Problem statement
Only the pictures stay out; every record is to be quoted exactly.
════════════════════
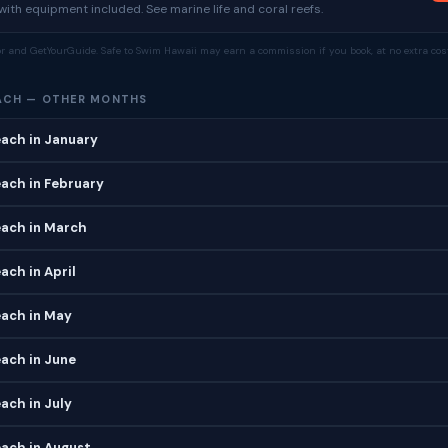
ith equipment included. See marine life and coral reefs.
tor and GetYourGuide. Safe to Swim Hawaii may earn a commission if you book, at no extra cost
ACH — OTHER MONTHS
ach in January
ach in February
ach in March
ch in April
ach in May
ach in June
ach in July
ach in August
════════════════════
Expected output
ith equipment included. See marine life and coral reefs.
tor and GetYourGuide. Safe to Swim Hawaii may earn a commission if you book, at no extra cost
ACH — OTHER MONTHS
ach in January
ach in February
ach in March
ch in April
ach in May
ach in June
ach in July
ach in August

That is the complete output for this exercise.